(Data entries)
§

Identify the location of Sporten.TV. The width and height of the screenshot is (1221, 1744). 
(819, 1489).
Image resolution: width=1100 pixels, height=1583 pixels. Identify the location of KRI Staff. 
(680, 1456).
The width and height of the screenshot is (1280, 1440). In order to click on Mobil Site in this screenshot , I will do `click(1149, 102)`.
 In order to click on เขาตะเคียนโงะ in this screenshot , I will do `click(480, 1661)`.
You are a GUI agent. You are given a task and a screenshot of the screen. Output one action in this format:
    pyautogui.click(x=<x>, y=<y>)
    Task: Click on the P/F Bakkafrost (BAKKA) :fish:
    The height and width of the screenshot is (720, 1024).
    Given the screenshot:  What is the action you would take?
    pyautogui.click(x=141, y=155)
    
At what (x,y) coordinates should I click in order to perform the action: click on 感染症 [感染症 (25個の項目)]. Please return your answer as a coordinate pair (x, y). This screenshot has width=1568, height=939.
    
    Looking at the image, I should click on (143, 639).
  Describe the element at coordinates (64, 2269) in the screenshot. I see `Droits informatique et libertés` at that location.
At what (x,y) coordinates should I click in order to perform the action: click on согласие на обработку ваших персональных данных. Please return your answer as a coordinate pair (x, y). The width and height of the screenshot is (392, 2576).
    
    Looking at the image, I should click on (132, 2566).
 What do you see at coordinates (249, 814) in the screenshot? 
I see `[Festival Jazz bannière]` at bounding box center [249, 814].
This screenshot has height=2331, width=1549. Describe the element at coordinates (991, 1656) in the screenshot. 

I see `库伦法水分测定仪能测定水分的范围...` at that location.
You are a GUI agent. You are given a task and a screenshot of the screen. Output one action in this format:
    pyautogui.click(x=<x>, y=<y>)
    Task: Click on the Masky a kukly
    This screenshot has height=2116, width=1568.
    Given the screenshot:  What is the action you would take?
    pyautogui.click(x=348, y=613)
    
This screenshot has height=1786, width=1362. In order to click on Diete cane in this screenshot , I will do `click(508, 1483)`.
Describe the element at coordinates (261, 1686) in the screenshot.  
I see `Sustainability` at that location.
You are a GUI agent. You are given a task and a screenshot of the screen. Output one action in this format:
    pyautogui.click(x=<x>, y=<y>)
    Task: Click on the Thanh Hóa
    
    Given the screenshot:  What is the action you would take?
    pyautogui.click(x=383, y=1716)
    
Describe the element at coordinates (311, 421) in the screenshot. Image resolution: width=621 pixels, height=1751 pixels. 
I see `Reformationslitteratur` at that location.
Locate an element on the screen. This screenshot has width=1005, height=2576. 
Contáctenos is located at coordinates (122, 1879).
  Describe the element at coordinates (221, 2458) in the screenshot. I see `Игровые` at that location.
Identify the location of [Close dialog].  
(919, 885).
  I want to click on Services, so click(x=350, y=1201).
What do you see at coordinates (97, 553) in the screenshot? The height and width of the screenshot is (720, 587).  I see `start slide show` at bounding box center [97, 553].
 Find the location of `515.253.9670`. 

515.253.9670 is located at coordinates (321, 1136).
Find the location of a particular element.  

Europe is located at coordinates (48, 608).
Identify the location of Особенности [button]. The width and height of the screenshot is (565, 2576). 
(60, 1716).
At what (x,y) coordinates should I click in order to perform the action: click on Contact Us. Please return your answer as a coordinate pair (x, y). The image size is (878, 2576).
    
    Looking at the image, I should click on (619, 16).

§

Find the lines in the records that contain the word "will", then copy every one of them.

RESPONSE TO THIS TASK →
The width and height of the screenshot is (1280, 1440). In order to click on Mobil Site in this screenshot , I will do `click(1149, 102)`.
 In order to click on เขาตะเคียนโงะ in this screenshot , I will do `click(480, 1661)`.
This screenshot has height=1786, width=1362. In order to click on Diete cane in this screenshot , I will do `click(508, 1483)`.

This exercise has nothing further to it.